In Situ Fluorescence Tomography Enables a 3D Mapping of Enzymatic O 2 Reduction at the Electrochemical Interface

Abstract : Getting information about the fate of immobilized biomolecules and the evolution of their environment during turnover is a mandatory step towards bioelectrode optimization for effective use in biodevices. We demonstrate here the proof-ofprinciple characterization of the reactivity at an enzymatic electrode thanks to fluorescence confocal laser scanning microscopy (FCLSM) implemented in situ during the electrochemical experiment. The enzymatic O 2-reduction involves proton and electron transfers. Therefore, fluorescence variation of a pH-dependent fluorescent dye in the electrode vicinity enables the reaction visualization. Simultaneous collection of electrochemical and fluorescence signals gives valuable space-and time-resolved information.
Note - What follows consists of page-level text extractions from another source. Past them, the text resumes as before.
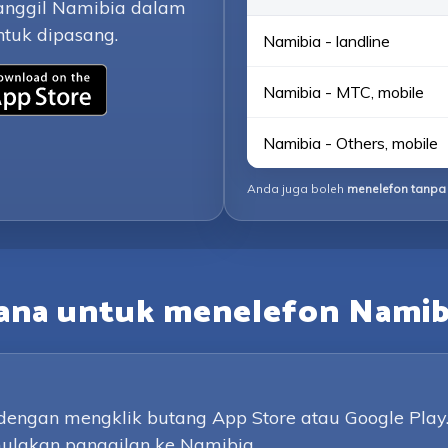
anggil Namibia dalam
tuk dipasang.
Namibia - landline
Namibia - MTC, mobile
Namibia - Others, mobile
Anda juga boleh
menelefon tanpa 
ana untuk menelefon Namib
a dengan mengklik butang App Store atau Google Pla
ulakan panggilan ke Namibia.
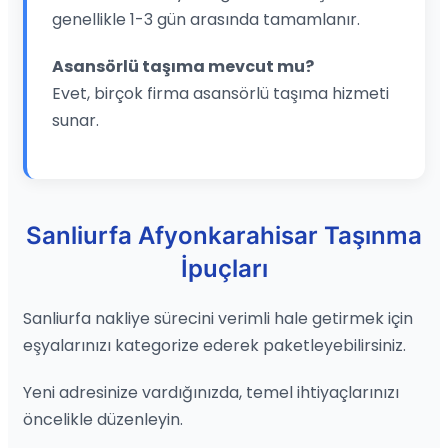
genellikle 1-3 gün arasında tamamlanır.
Asansörlü taşıma mevcut mu?
Evet, birçok firma asansörlü taşıma hizmeti
sunar.
Sanliurfa Afyonkarahisar Taşınma
İpuçları
Sanliurfa nakliye sürecini verimli hale getirmek için
eşyalarınızı kategorize ederek paketleyebilirsiniz.
Yeni adresinize vardığınızda, temel ihtiyaçlarınızı
öncelikle düzenleyin.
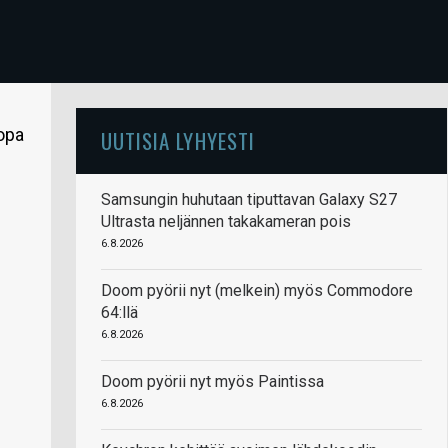
opa
UUTISIA LYHYESTI
Samsungin huhutaan tiputtavan Galaxy S27
Ultrasta neljännen takakameran pois
6.8.2026
Doom pyörii nyt (melkein) myös Commodore
64:llä
6.8.2026
Doom pyörii nyt myös Paintissa
6.8.2026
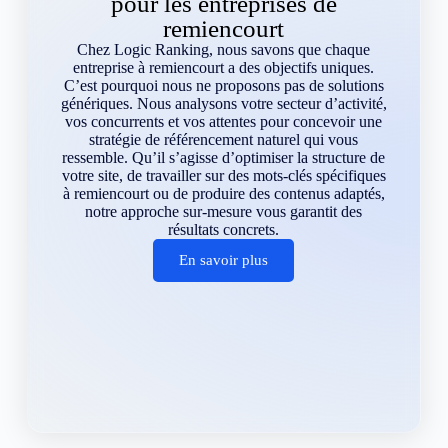
pour les entreprises de
remiencourt
Chez Logic Ranking, nous savons que chaque
entreprise à remiencourt a des objectifs uniques.
C’est pourquoi nous ne proposons pas de solutions
génériques. Nous analysons votre secteur d’activité,
vos concurrents et vos attentes pour concevoir une
stratégie de référencement naturel qui vous
ressemble. Qu’il s’agisse d’optimiser la structure de
votre site, de travailler sur des mots-clés spécifiques
à remiencourt ou de produire des contenus adaptés,
notre approche sur-mesure vous garantit des
résultats concrets.
En savoir plus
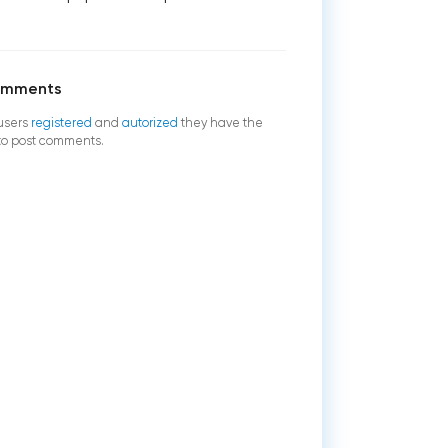
omments
users
registered
and
autorized
they have the
 to post comments.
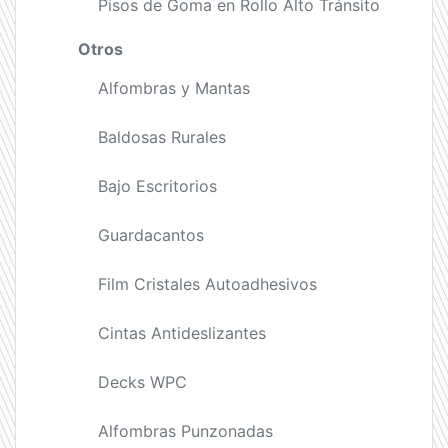
Pisos de Goma en Rollo Alto Tránsito
Otros
Alfombras y Mantas
Baldosas Rurales
Bajo Escritorios
Guardacantos
Film Cristales Autoadhesivos
Cintas Antideslizantes
Decks WPC
Alfombras Punzonadas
Once the technical challenges of such a coupling are overcome, in situ FCLSM affords a unique way to explore reactivity at the electrode surface and in the electrolyte volume. Unexpected features are observed, especially the pH evolution of the enzyme environment, which is also indicated by a characteristic concentration profile within the diffusion layer. This coupled approach gives also access to a cartography of the electrode surface response (i.e. heterogeneity), which cannot be obtained solely by an electrochemical mean.